Following the success of the Supermarine S.5 in the 1927 Schneider Trophy contest. Supermarine's chief designer R.J. Mitchell designed its successor, the Supermarine S.6, to Specification 8/28. (Note: The order for the aircraft was placed on 3 May, 1929, under contract S27042/28.) Refining the design of the earlier S.5, Mitchell designed a larger all-metal aircraft. The metal-framed wings of the S.6 were designed to be made using aluminium, so as to assist in reducing the overall weight of the aircraft. To achieve the required lift, the wings were made to be 3 ft longer than those of the lighter S.5.

The aircraft industry during the First World War had used up nearly all the world supply of seasoned spruce, a requirement for wooden aeroplanes at that time, and so the ability to produce metal-built aircraft for any future conflict was deemed by the British government to be essential.

An innovation by Mitchell was the use of duralumin radiators on the surface of the wings. Made both to withstand forces that tended to cause the wings to twist, and to minimise air resistance, they were made of two thicknesses of metal that allowed water to pass between them.
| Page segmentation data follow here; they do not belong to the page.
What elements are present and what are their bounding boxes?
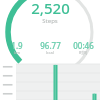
staticText: 1.9 — [11, 40, 23, 51]
staticText: 00:46 — [73, 40, 94, 51]
button[interactable]: Activity chart — [0, 60, 100, 100]
staticText: Steps — [42, 17, 58, 25]
staticText: 2,520 — [31, 0, 70, 18]
button[interactable]: 00:46 — [67, 40, 99, 56]
staticText: 时间 — [79, 50, 87, 55]
button[interactable]: 1.9 — [1, 40, 33, 56]
staticText: kcal — [46, 50, 54, 55]
staticText: km — [14, 50, 20, 55]
button[interactable]: 96.77 — [34, 40, 66, 56]
staticText: 96.77 — [40, 40, 61, 51]
button[interactable]: Step goal progress — [0, 0, 100, 38]
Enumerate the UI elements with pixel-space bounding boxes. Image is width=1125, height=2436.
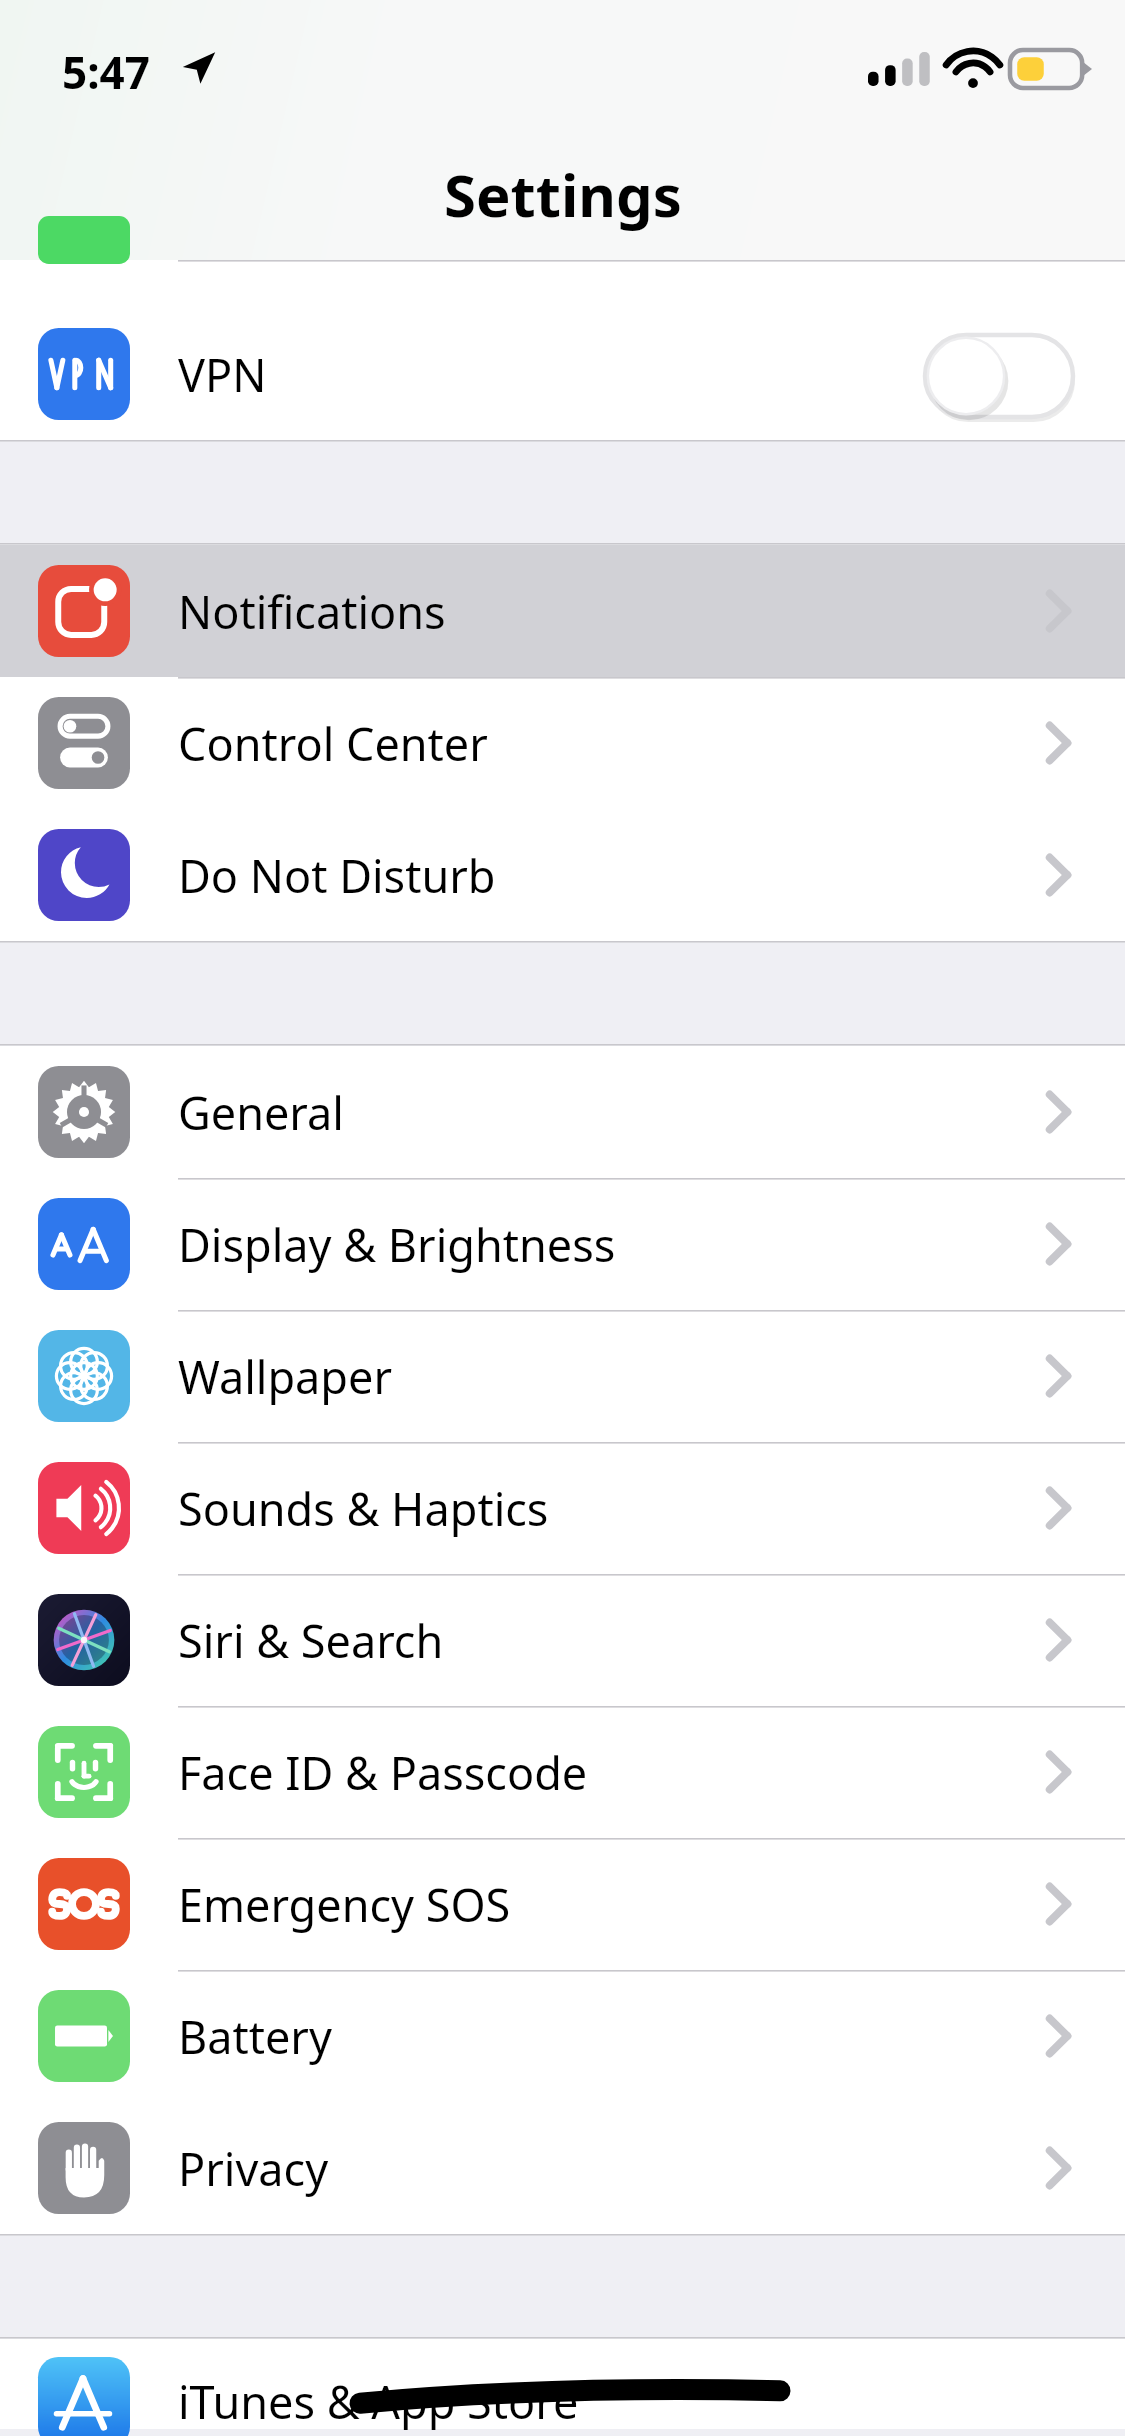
button[interactable]: Notifications — [0, 545, 1125, 677]
button[interactable]: Control Center — [0, 677, 1125, 809]
staticText: Settings — [444, 155, 682, 234]
button[interactable]: Battery — [0, 1970, 1125, 2102]
staticText: Sounds & Haptics — [178, 1478, 549, 1539]
button[interactable]: General — [0, 1046, 1125, 1178]
staticText: 5:47 — [62, 42, 150, 102]
staticText: Siri & Search — [178, 1610, 444, 1671]
button[interactable]: Siri & Search — [0, 1574, 1125, 1706]
staticText: Battery — [178, 2006, 332, 2067]
button[interactable]: Display & Brightness — [0, 1178, 1125, 1310]
staticText: Control Center — [178, 713, 488, 774]
button[interactable]: Privacy — [0, 2102, 1125, 2234]
button[interactable]: Sounds & Haptics — [0, 1442, 1125, 1574]
staticText: General — [178, 1082, 344, 1143]
staticText: Wallpaper — [178, 1346, 392, 1407]
staticText: Emergency SOS — [178, 1874, 511, 1935]
staticText: Privacy — [178, 2138, 329, 2199]
button[interactable]: Emergency SOS — [0, 1838, 1125, 1970]
staticText: Display & Brightness — [178, 1214, 616, 1275]
button[interactable]: Face ID & Passcode — [0, 1706, 1125, 1838]
staticText: Do Not Disturb — [178, 845, 496, 906]
button[interactable]: VPN — [0, 308, 1125, 440]
staticText: iTunes & App Store — [178, 2371, 579, 2432]
button[interactable] — [0, 260, 1125, 308]
staticText: VPN — [178, 344, 267, 405]
staticText: Notifications — [178, 581, 446, 642]
button[interactable]: Do Not Disturb — [0, 809, 1125, 941]
button[interactable]: Wallpaper — [0, 1310, 1125, 1442]
staticText: Face ID & Passcode — [178, 1742, 588, 1803]
button[interactable]: iTunes & App Store — [0, 2339, 1125, 2429]
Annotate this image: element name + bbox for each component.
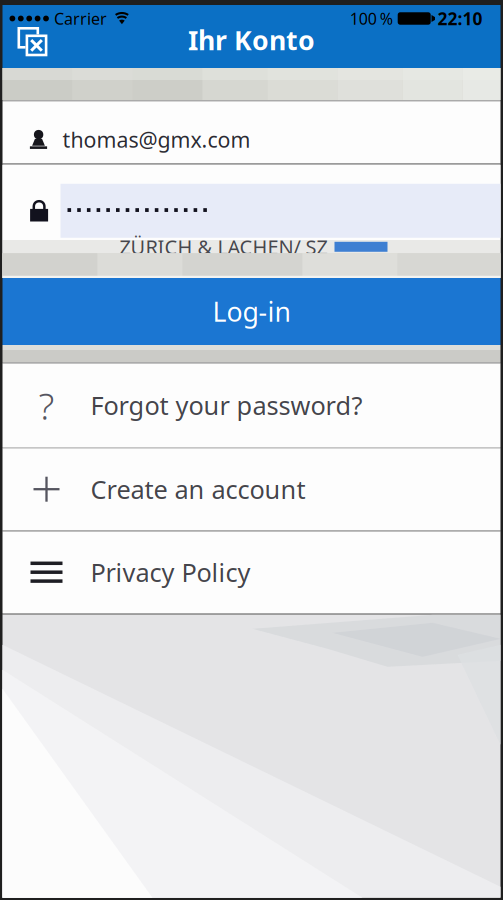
staticText: Carrier [54, 8, 107, 29]
staticText: Forgot your password? [90, 388, 362, 422]
button[interactable]: Create an account [2, 448, 500, 530]
staticText: ZÜRICH & LACHEN/ SZ [120, 234, 328, 260]
staticText: Create an account [90, 472, 306, 506]
button[interactable]: Log-in [2, 278, 500, 345]
button[interactable]: ZÜRICH & LACHEN/ SZ [2, 240, 500, 278]
staticText: Ihr Konto [188, 22, 315, 58]
button[interactable]: thomas@gmx.com [2, 101, 500, 164]
button[interactable]: Cancel [2, 5, 48, 57]
staticText: 100 % [350, 8, 393, 29]
staticText: Log-in [212, 294, 290, 329]
button[interactable]: ? [2, 363, 500, 447]
staticText: ? [38, 380, 54, 430]
staticText: Privacy Policy [90, 555, 250, 589]
button[interactable]: Password [2, 165, 500, 240]
staticText: thomas@gmx.com [62, 125, 250, 154]
button[interactable]: Privacy Policy [2, 531, 500, 613]
staticText: 22:10 [438, 7, 482, 30]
===Rolls-Royce R engine===

As the 875 hp Napier Lion VIIB engine was judged by Supermarine to be incapable of further development, in February 1929, the British Government signalled to Rolls-Royce that they could proceed with producing the R engine for Supermarine. The engine, an adaptation of the Rolls-Royce Buzzard, (Note: The changes made to the Buzzard involved the inclusion of a new supercharger, the strengthening of the engine to deal with greater mechanical stresses, and modifications to enable the engine to fit the streamlined shape of the S.6.) was designed and manufactured by 4 May, but this machine was found to overheat after 15 minutes. By the middle of July, many of the engine's initial problems had been resolved, but the valves were still causing problems. The time between overhauls was able to be lengthened to five hours when the fuel was diluted, and the engine power was able to be increased to 1900 hp at a frequency of 3,000 rpm. The engine needed 160 impgal of petrol to complete a race, as it consumed fuel at a rate of 3.6 impgal/minute. By July 1928, Mitchell had been given drawings of the engine from Rolls-Royce, which he used to work on improving the aerodynamic qualities of the aircraft.

To help alleviate problems of engine cooling caused by the high rate of heat generation, the S.6 had surface radiators built into the floats as well as on the wings. Additional cooling was provided by means of air flowing through the internal structure of the wings. The new engine weighed 1530 lb, a weight that meant that it had to be better supported by moving the float struts forward by a slight amount. The increase in fuel consumption meant that both floats had to incorporate steel fuel tanks.

In February 1929, Supermarine was authorised to build two machines for the 1929 contest. The aircraft (with designated serial numbers N247 and N248) were built together at their works at Woolston, Southampton.

==Operational history==

The 1929 Schneider Trophy course

The two S.6s were delivered to Calshot in August 1929 for operation by the RAF High Speed Flight. N247 first flew on 10 August, and N248 a fortnight later. Soon after N247 arrived at Calshot, it was found that one of the floats was so low in the water on take-off that it made the aircraft rotate on the surface. Ripples were sufficient to enable N247 to become airborne. An issue with overheating was sorted by installing extra radiators.

When a British entrant, a Gloster VI was forced by engine trouble to be withdrawn, the only two British entrants that remained were the S.6s, and so the S.5 (N219) was prepared for the contest. During a final check of N247, a speck of metal was discovered on a spark plug, which revealed a faulty piston. It was forbidden for the entire engine to be replaced once it was installed, but components could be changed prior to the race. The engine block was changed during the night—by specialist Rolls-Royce engineers from a party who happened to have come down to Southampton from Derby to watch the race—so that the engine was running smoothly by the start of the next day.

The 1929 Schneider Trophy race took place off the English coast north of the Isle of Wight, under ideal weather conditions, and with at least a million people assembled along the beaches to witness the event. N247, piloted by Flying Officer H.R.D. Waghorn, came first at a speed of 328.63 mph. N248 was disqualified when it turned inside one of the marker poles, but nonetheless, set World closed-circuit records for 50 and 100 km during its run. Following the victory, the British Prime Minister Ramsay MacDonald publicly pledged official support for the 1931 contest, a decision that was later reversed by the government.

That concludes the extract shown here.